::: Data to examine

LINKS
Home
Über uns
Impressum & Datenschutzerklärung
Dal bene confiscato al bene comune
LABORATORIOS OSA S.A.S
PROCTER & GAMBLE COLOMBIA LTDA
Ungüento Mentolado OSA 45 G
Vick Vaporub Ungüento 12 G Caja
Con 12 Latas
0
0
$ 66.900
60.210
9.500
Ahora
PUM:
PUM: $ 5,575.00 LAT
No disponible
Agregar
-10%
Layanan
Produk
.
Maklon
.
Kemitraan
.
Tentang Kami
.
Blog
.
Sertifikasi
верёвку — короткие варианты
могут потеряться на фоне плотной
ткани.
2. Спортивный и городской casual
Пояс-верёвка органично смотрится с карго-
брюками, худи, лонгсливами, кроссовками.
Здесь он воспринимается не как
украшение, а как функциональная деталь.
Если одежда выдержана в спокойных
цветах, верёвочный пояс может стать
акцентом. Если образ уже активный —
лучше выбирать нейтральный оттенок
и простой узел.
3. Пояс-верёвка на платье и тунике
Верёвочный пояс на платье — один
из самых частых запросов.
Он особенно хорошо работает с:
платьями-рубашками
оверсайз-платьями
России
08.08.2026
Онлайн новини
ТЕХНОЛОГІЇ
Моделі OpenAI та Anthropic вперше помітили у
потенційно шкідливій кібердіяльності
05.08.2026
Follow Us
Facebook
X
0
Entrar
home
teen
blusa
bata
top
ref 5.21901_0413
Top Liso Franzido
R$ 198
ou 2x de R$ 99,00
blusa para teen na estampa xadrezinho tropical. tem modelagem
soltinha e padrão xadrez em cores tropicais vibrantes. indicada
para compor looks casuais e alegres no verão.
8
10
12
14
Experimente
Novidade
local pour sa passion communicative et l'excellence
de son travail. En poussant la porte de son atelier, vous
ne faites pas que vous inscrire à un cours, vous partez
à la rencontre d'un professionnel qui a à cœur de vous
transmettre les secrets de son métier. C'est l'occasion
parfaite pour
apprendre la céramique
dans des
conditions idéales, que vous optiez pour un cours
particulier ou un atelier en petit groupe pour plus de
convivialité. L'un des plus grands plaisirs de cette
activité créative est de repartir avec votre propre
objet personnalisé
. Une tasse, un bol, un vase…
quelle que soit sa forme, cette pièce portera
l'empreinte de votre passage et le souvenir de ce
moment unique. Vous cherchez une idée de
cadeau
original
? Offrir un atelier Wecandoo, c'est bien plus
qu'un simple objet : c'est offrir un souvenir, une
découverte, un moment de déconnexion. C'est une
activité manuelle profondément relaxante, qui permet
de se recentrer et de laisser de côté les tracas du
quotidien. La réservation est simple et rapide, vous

::::::

- [Task item]: Output the listing exactly.

- [Response to this task]:
LINKS
Home
Über uns
Impressum & Datenschutzerklärung
Dal bene confiscato al bene comune
LABORATORIOS OSA S.A.S
PROCTER & GAMBLE COLOMBIA LTDA
Ungüento Mentolado OSA 45 G
Vick Vaporub Ungüento 12 G Caja
Con 12 Latas
0
0
$ 66.900
60.210
9.500
Ahora
PUM:
PUM: $ 5,575.00 LAT
No disponible
Agregar
-10%
Layanan
Produk
.
Maklon
.
Kemitraan
.
Tentang Kami
.
Blog
.
Sertifikasi
верёвку — короткие варианты
могут потеряться на фоне плотной
ткани.
2. Спортивный и городской casual
Пояс-верёвка органично смотрится с карго-
брюками, худи, лонгсливами, кроссовками.
Здесь он воспринимается не как
украшение, а как функциональная деталь.
Если одежда выдержана в спокойных
цветах, верёвочный пояс может стать
акцентом. Если образ уже активный —
лучше выбирать нейтральный оттенок
и простой узел.
3. Пояс-верёвка на платье и тунике
Верёвочный пояс на платье — один
из самых частых запросов.
Он особенно хорошо работает с:
платьями-рубашками
оверсайз-платьями
России
08.08.2026
Онлайн новини
ТЕХНОЛОГІЇ
Моделі OpenAI та Anthropic вперше помітили у
потенційно шкідливій кібердіяльності
05.08.2026
Follow Us
Facebook
X
0
Entrar
home
teen
blusa
bata
top
ref 5.21901_0413
Top Liso Franzido
R$ 198
ou 2x de R$ 99,00
blusa para teen na estampa xadrezinho tropical. tem modelagem
soltinha e padrão xadrez em cores tropicais vibrantes. indicada
para compor looks casuais e alegres no verão.
8
10
12
14
Experimente
Novidade
local pour sa passion communicative et l'excellence
de son travail. En poussant la porte de son atelier, vous
ne faites pas que vous inscrire à un cours, vous partez
à la rencontre d'un professionnel qui a à cœur de vous
transmettre les secrets de son métier. C'est l'occasion
parfaite pour
apprendre la céramique
dans des
conditions idéales, que vous optiez pour un cours
particulier ou un atelier en petit groupe pour plus de
convivialité. L'un des plus grands plaisirs de cette
activité créative est de repartir avec votre propre
objet personnalisé
. Une tasse, un bol, un vase…
quelle que soit sa forme, cette pièce portera
l'empreinte de votre passage et le souvenir de ce
moment unique. Vous cherchez une idée de
cadeau
original
? Offrir un atelier Wecandoo, c'est bien plus
qu'un simple objet : c'est offrir un souvenir, une
découverte, un moment de déconnexion. C'est une
activité manuelle profondément relaxante, qui permet
de se recentrer et de laisser de côté les tracas du
quotidien. La réservation est simple et rapide, vous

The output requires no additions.